Anyway, in a recent comment, he makes a decent attempt at explaining the most important way that monetary disequilibrium affects economic activity (link)

When the Fed increases the money supply permanently, expected future NGDP will rise due to the “hot potato” concept. People don’t want to sit on a lot of cash forever. But then the fallacy of composition comes into play, what is true for the individual is not true for the group. As individuals we think we can get rid of excess cash holdings, and in a sense we can. But the group cannot, as the money is just passed from one person to another. So it the individual level the attempt to get rid of excess cash seems unimportant, we just swap if for some other good, service or asset. But as the group level if we are all trying to get rid of extra cash, it drives up AD and NGDP.

To summarize:

1. A permanent increase in money tends to raise future expected NGDP due to the “hot potato” process.

2. Higher future expected NGDP means more business confidence, higher current asset prices and more current investment.

The exact opposite occurs if there is an increase in money demand, not supply.
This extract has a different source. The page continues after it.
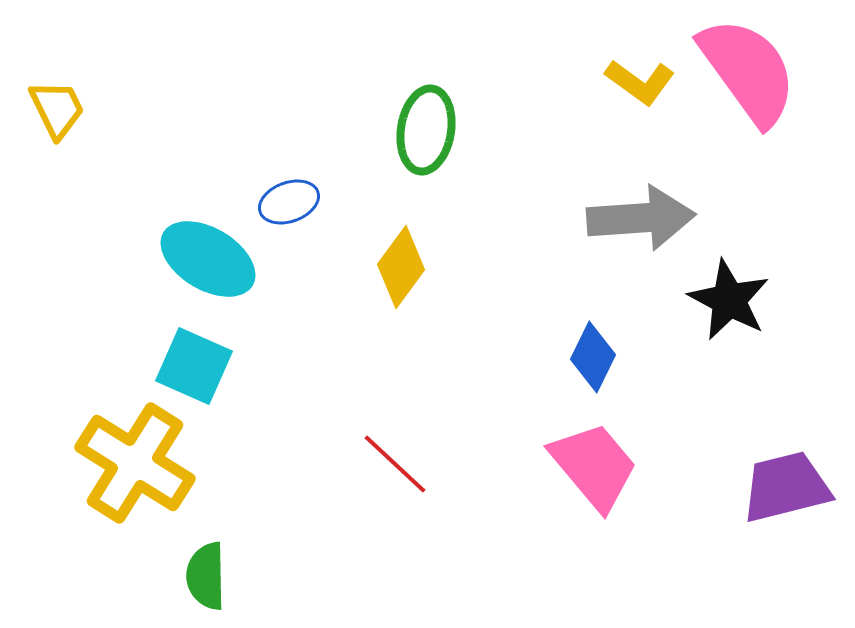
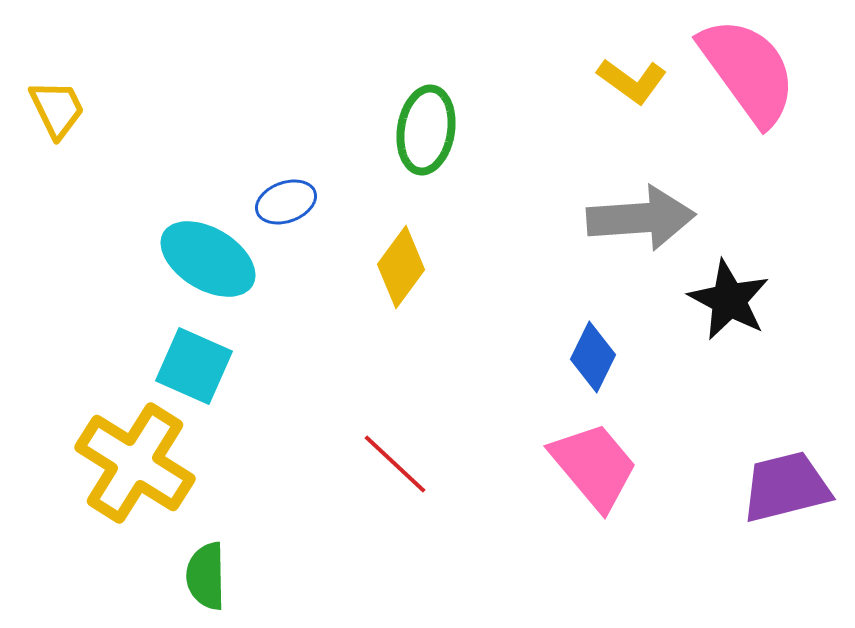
yellow L-shape: moved 8 px left, 1 px up
blue ellipse: moved 3 px left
Now people try to accumulate more money. This is what happened in late 2008. Even though the Fed did supply more, it was all demanded, and then some, partly because of fear, partly because of interest on reserves.
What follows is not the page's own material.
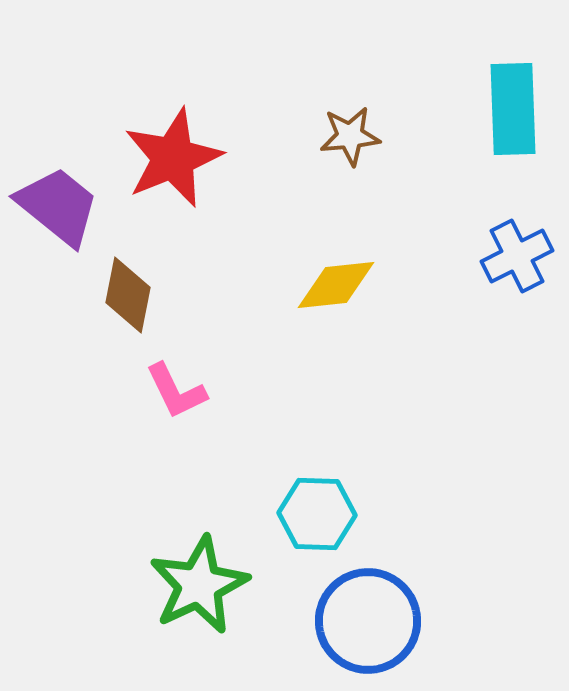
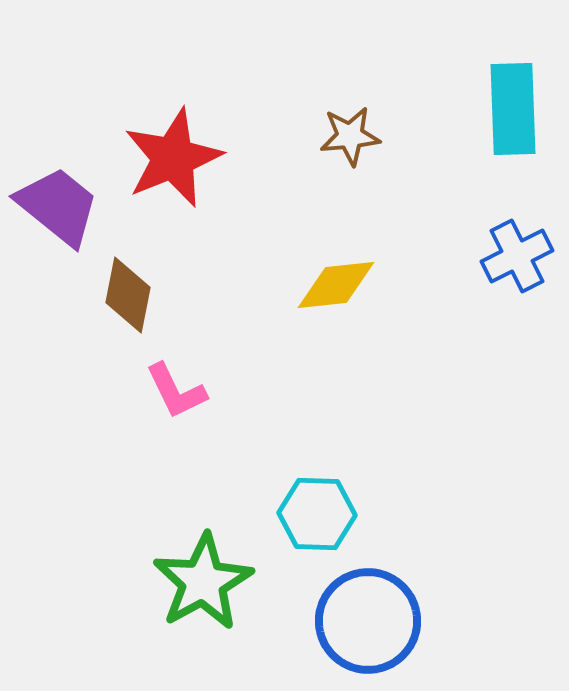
green star: moved 4 px right, 3 px up; rotated 4 degrees counterclockwise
Both processes seem mysterious because they are based on expectations. The public and investors is looking at a complicated picture, and trying to forecast NGDP growth when we don’t even know exactly what the Fed’s future plans are.

An excess supply of money causes spending to rise and a deficient supply of money causes spending to fall. The hot potato concept is also called ‘monetary disequilibrium’, ‘excess cash balance mechanism’ and probably a bunch of other things.
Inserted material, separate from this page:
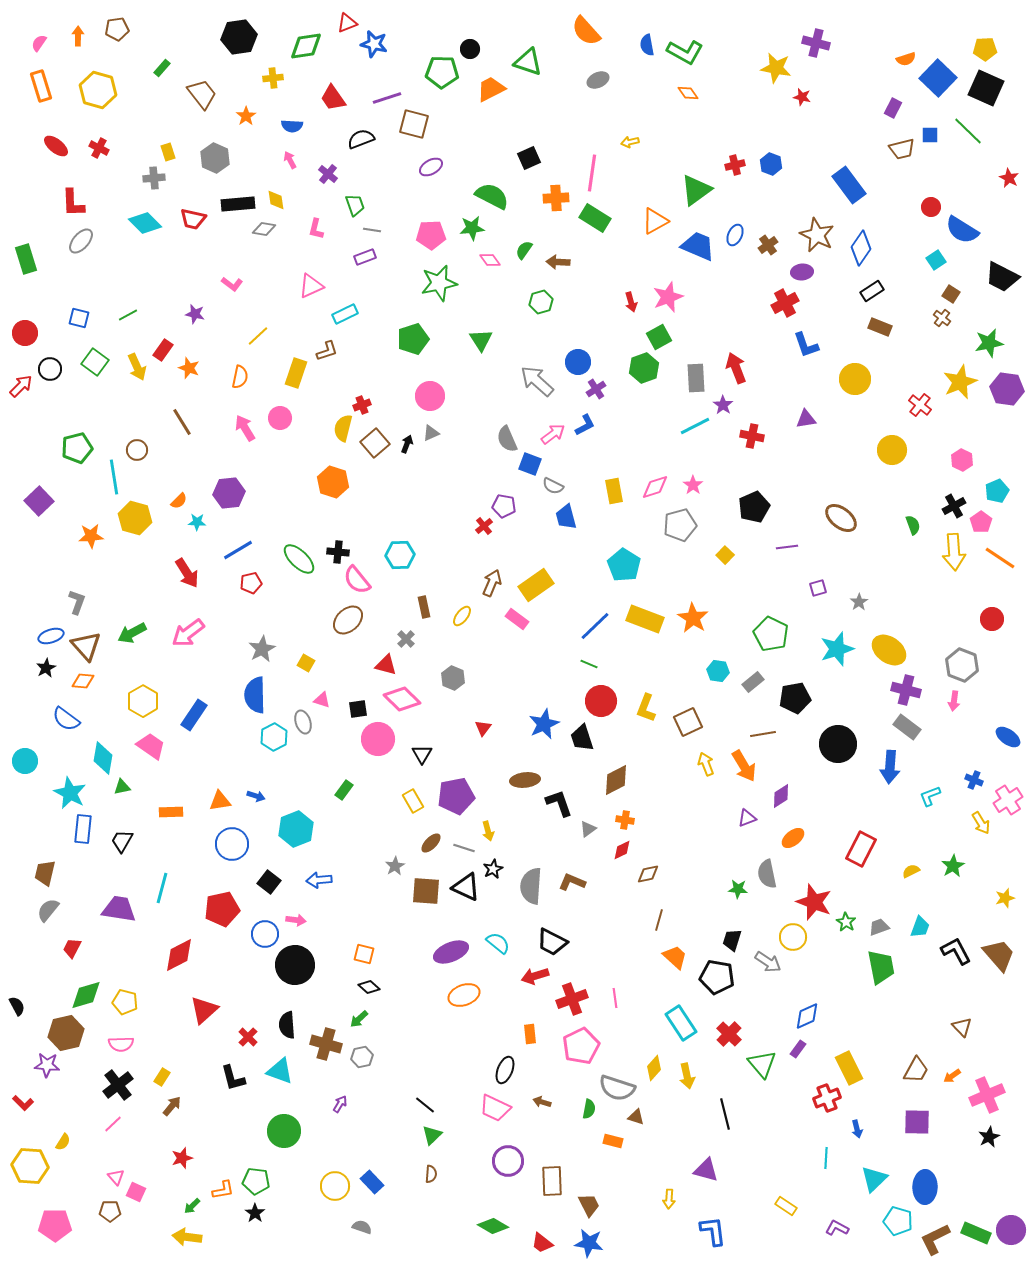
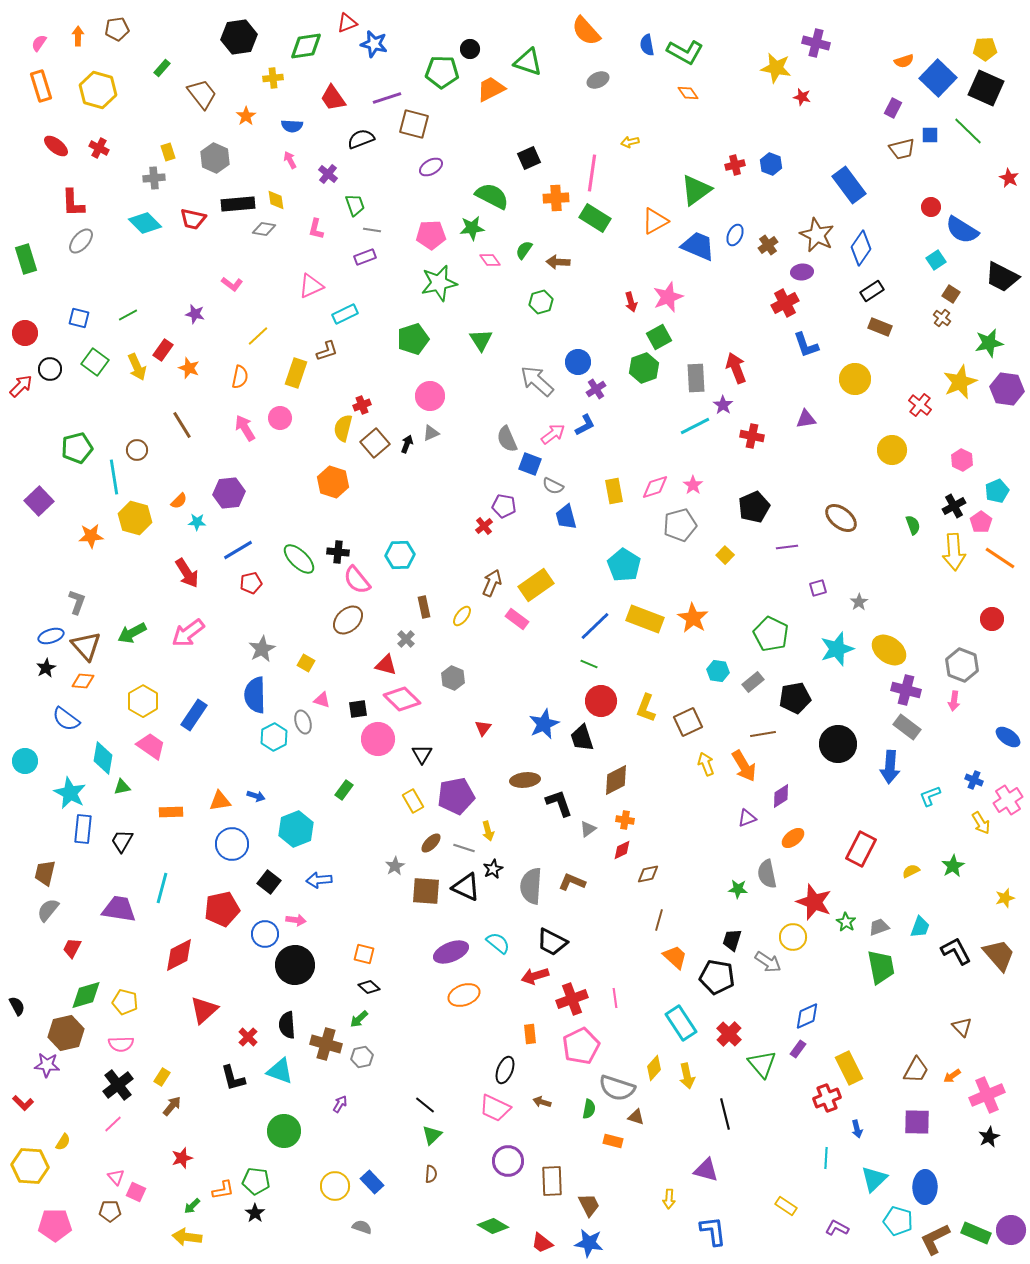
orange semicircle at (906, 59): moved 2 px left, 2 px down
brown line at (182, 422): moved 3 px down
So if you add more money to the economy when spending starts to fall then you will counteract monetary disequilibrium; this is why Sumner advocates stabilizing some measure of nominal spending. You can also think of stabilizing nominal spending as stabilizing the fraction of total (traded) output that a dollar will get you as opposed to stabilizing the quantity of output that a dollar will get you.

I agree that macroeconomists do a generally poor job of communicating their core theory of monetary economics. I haven’t seen such theory presented in my textbooks and I don’t see many macroeconomists emphasize it, but Sumner and Kling argue that up until about 3 years ago this was basically the macroeconomic consensus, and no one seems to dispute this. Until I started reading Sumner, I was, like Silas, very skeptical of macroeconomics, but Sumner changed my mind.

To respond to one specific question Silas asked: “But I don’t see how it’s responsive to my point that any method of increasing the money supply involves, in effect, bankrolling projects that couldn’t get private funding (or public support), and therefore will, on average, just compound the pain of any existing inefficiency.” I guess I don’t have a very satisfying answer to this except to say that just because a project cannot get funding does not mean that it doesn’t make real sense; for example if people don’t fund it because of how it will affect their money holdings.

I doubt that this will convince Silas that monetary disequilibrium is important, but I do hope this will convince him that it’s not ridiculous.